= WHAT THE TASK ASKS =
Only these lines are needed: the first line of the entries below through the line with "日次100万点の価格分析", each returned exactly.

= Page-level text extractions =
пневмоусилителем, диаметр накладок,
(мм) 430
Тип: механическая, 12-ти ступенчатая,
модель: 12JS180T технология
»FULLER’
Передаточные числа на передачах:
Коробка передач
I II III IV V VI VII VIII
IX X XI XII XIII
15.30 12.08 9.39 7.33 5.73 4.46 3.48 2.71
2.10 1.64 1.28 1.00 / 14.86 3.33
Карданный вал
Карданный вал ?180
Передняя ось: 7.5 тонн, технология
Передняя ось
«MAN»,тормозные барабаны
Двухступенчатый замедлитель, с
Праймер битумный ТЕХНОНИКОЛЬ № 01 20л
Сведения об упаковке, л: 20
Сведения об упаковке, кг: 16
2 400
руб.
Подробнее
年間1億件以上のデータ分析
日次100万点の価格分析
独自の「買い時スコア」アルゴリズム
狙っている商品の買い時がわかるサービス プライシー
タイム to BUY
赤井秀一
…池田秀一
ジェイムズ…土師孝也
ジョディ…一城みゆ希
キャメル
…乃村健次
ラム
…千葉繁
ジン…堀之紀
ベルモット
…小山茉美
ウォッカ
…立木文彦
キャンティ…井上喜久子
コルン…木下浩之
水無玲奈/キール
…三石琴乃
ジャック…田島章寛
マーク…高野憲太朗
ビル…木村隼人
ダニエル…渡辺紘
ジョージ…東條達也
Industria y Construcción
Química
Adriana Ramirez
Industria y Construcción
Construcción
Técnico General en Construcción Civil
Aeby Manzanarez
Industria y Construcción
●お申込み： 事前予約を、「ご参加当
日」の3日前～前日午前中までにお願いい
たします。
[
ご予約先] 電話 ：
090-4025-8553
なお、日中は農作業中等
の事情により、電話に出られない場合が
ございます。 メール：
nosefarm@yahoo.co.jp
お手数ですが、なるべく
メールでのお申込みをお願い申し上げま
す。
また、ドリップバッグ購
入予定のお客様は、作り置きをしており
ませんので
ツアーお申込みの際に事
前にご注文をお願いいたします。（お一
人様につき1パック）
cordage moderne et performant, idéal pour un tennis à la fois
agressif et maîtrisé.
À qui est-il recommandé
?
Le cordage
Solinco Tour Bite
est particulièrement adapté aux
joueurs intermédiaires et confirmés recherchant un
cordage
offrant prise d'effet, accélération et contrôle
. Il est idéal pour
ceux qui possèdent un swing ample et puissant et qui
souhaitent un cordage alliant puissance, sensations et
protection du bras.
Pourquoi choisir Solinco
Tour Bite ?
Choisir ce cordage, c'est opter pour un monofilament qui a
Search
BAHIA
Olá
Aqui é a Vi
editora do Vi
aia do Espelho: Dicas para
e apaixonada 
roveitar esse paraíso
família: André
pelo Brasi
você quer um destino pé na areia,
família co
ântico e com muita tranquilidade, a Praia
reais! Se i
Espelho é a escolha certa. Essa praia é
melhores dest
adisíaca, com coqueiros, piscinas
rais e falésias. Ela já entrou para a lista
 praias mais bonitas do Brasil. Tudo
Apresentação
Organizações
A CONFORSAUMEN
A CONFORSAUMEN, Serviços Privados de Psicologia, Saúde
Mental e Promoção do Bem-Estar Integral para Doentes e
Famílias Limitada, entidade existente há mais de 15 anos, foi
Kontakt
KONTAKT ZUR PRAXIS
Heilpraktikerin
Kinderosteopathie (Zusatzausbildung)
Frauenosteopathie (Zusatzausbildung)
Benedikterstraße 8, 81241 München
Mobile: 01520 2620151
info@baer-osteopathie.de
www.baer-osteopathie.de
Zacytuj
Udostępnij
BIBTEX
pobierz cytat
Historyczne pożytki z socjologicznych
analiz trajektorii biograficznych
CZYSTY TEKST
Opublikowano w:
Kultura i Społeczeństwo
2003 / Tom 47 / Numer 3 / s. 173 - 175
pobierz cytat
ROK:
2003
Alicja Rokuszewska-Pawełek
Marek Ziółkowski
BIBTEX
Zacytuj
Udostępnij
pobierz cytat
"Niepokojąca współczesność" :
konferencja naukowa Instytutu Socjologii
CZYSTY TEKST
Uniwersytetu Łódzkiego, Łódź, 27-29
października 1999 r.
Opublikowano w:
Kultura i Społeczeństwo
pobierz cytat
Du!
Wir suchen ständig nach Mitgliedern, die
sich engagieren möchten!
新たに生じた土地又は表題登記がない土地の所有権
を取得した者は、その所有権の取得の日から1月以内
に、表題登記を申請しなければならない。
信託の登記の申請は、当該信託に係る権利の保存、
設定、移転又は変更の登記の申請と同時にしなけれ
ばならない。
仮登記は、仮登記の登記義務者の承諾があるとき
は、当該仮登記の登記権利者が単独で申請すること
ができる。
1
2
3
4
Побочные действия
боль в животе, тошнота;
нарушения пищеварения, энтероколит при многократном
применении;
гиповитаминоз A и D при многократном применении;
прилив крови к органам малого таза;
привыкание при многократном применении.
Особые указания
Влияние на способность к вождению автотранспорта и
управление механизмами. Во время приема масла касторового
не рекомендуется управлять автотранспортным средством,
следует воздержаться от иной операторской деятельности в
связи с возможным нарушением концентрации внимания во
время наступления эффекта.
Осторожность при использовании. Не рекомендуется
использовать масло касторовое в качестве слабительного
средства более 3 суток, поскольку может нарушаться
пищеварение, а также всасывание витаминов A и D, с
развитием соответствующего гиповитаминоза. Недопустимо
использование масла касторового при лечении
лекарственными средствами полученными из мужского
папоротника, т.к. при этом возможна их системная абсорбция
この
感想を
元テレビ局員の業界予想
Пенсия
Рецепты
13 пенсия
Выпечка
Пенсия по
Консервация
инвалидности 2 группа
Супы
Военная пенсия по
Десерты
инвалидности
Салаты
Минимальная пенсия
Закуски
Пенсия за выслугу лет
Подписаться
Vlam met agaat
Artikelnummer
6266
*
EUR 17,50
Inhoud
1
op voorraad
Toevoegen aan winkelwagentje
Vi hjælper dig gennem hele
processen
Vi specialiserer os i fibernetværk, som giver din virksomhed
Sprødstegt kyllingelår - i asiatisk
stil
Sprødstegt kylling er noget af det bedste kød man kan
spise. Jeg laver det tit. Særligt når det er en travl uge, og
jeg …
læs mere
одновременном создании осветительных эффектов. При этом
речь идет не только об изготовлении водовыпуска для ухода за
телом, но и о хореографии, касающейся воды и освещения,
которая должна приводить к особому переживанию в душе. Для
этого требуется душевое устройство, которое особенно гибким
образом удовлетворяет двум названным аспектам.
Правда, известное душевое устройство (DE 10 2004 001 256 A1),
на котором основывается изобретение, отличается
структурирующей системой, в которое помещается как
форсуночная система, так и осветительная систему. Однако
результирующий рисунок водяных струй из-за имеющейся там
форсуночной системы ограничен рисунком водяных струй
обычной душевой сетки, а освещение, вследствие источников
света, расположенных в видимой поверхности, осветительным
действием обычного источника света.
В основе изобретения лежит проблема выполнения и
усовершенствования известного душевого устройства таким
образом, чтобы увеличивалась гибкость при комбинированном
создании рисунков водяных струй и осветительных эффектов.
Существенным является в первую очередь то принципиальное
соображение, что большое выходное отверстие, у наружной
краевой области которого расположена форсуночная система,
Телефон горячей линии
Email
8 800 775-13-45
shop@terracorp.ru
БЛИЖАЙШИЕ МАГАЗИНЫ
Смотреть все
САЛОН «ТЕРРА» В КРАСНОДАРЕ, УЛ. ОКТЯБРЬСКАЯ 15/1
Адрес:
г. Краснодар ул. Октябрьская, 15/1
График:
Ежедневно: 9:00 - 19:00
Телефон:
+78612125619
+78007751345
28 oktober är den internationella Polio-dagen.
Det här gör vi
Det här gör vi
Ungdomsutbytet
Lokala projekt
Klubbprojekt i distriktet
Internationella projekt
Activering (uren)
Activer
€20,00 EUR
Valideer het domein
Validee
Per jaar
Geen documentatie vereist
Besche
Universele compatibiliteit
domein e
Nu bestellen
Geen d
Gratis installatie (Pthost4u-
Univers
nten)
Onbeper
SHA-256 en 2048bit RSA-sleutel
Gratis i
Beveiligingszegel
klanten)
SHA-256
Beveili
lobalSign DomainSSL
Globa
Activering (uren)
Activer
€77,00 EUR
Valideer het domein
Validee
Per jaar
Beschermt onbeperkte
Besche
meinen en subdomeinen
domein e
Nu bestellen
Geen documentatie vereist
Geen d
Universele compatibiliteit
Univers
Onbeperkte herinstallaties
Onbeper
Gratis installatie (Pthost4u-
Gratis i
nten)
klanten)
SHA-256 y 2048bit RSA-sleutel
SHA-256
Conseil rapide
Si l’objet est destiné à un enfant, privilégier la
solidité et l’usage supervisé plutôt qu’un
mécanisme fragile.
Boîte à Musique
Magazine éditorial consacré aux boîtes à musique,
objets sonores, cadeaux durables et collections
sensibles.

= ANSWER TO THE PROBLEM =
пневмоусилителем, диаметр накладок,
(мм) 430
Тип: механическая, 12-ти ступенчатая,
модель: 12JS180T технология
»FULLER’
Передаточные числа на передачах:
Коробка передач
I II III IV V VI VII VIII
IX X XI XII XIII
15.30 12.08 9.39 7.33 5.73 4.46 3.48 2.71
2.10 1.64 1.28 1.00 / 14.86 3.33
Карданный вал
Карданный вал ?180
Передняя ось: 7.5 тонн, технология
Передняя ось
«MAN»,тормозные барабаны
Двухступенчатый замедлитель, с
Праймер битумный ТЕХНОНИКОЛЬ № 01 20л
Сведения об упаковке, л: 20
Сведения об упаковке, кг: 16
2 400
руб.
Подробнее
年間1億件以上のデータ分析
日次100万点の価格分析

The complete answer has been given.